News of the World, which takes place shortly after the Civil War, follows a former printer named Jefferson Kidd (Tom Hanks) as he travels from town to town reading newspapers aloud to gathered, paying audiences. In an early scene, Kidd finds himself in the difficult situation of having to report to a Texas crowd that President Ulysses S. Grant has ordered their state to comply with the newly ratified 13th, 14th, and 15th amendments to the Constitution. The angry throng jeers Kidd and threatens the Union soldiers (the “northern blues”) at the back of the room, but Kidd manages to defuse the situation with a particularly Hanksian speech about these being “difficult times.”
I watched News of the World less than a week after MAGA traitors, aggrieved that their Dear Leader had been voted out of the White House, violently invaded the U.S. Capitol, desecrating the building and causing five deaths.

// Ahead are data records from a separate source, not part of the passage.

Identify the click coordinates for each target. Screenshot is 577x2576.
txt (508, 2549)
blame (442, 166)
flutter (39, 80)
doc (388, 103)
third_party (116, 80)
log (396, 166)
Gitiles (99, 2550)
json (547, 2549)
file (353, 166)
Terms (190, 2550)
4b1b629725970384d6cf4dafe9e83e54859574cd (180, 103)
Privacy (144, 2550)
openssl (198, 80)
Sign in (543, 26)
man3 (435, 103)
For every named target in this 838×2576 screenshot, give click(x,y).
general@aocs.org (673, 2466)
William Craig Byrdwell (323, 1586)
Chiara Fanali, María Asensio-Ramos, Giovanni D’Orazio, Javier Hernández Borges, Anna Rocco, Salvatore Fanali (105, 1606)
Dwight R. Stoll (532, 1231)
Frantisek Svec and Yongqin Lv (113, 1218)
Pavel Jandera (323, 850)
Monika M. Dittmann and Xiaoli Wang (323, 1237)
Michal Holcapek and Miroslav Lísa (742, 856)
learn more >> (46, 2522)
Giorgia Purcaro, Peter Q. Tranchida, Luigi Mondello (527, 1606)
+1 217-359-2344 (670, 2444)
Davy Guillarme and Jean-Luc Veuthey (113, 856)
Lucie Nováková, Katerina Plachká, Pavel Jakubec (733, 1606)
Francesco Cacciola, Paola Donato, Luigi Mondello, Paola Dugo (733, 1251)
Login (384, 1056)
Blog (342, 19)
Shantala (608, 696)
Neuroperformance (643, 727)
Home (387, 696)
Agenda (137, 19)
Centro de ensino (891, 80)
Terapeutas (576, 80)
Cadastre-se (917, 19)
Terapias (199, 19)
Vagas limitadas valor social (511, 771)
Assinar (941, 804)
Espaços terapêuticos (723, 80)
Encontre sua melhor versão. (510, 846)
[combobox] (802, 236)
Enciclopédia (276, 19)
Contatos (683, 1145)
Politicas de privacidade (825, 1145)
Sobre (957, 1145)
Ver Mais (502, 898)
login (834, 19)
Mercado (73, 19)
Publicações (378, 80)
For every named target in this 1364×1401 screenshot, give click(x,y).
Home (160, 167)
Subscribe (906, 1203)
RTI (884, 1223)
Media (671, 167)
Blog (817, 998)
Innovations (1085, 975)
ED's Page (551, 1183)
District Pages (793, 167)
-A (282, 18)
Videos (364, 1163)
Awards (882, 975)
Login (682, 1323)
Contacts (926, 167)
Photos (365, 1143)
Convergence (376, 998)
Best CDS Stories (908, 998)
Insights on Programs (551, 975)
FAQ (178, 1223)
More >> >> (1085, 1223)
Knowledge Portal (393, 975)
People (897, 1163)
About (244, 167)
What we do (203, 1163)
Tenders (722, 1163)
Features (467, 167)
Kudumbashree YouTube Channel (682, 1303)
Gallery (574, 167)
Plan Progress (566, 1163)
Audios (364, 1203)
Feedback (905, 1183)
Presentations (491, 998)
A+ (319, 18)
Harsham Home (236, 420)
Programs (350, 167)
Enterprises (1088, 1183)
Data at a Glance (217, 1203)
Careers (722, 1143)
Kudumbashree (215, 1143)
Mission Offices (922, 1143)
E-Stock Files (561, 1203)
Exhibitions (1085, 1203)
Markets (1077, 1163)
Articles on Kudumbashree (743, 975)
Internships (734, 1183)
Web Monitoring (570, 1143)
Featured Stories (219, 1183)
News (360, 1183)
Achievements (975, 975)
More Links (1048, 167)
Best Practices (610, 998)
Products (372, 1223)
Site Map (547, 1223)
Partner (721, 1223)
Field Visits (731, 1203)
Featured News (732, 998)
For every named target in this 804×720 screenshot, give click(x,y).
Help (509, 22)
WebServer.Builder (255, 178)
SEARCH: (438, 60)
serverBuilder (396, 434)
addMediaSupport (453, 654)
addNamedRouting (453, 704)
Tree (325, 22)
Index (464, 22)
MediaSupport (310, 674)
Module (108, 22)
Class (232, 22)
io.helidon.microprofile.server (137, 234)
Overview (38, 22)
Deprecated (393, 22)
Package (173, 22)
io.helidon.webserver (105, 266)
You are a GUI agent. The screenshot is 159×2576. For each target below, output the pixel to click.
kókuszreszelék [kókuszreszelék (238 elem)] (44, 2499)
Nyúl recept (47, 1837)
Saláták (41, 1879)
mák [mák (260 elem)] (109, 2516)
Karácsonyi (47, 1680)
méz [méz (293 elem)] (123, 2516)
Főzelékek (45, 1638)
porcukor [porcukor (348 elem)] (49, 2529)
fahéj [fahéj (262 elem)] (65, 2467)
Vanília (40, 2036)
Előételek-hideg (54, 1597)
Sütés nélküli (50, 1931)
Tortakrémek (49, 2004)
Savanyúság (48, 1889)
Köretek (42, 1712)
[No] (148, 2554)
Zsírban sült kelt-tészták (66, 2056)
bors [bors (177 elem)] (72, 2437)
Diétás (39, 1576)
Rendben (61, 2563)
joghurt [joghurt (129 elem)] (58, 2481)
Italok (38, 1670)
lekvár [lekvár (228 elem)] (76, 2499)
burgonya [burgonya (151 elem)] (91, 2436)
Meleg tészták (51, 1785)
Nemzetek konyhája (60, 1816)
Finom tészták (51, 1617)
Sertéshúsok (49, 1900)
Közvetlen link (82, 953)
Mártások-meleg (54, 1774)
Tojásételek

To say that this particular scene in News of the World—indeed, that much of the movie—felt like wish fulfillment in the aftermath would be an understatement. If he had tried to say a few words, Tom Hanks would have been trampled on the Capitol steps. (It’s worth noting that the 14th amendment declares that any elected official found to aid in insurrection can never hold public office again. Ahem.)
Even taking a step back from current events, News of the World registers as a fine film at best. Hanks is sturdy, though this is also one of those performances where there isn’t much surprise in those kindly eyes. Paul Greengrass directs, going for a laconic aesthetic that’s more of a piece with the Western genre than the rest of his handheld, Bourne-heavy filmography. The main narrative, meanwhile, involves a young German girl (Helena Zengel) who was kidnapped as a baby by a Kiowa tribe and rescued years later by Union soldiers. Kidd is charged with returning her to her surviving relatives, but she doesn’t want to leave the Kiowa, the only family she’s ever known. Their relationship plays out as you might expect, given Mr. Rogers is in the saddle. It’s more wish fulfillment, of the sort that rings hollow in the context of the movie’s combustible time in history, to say nothing of our own.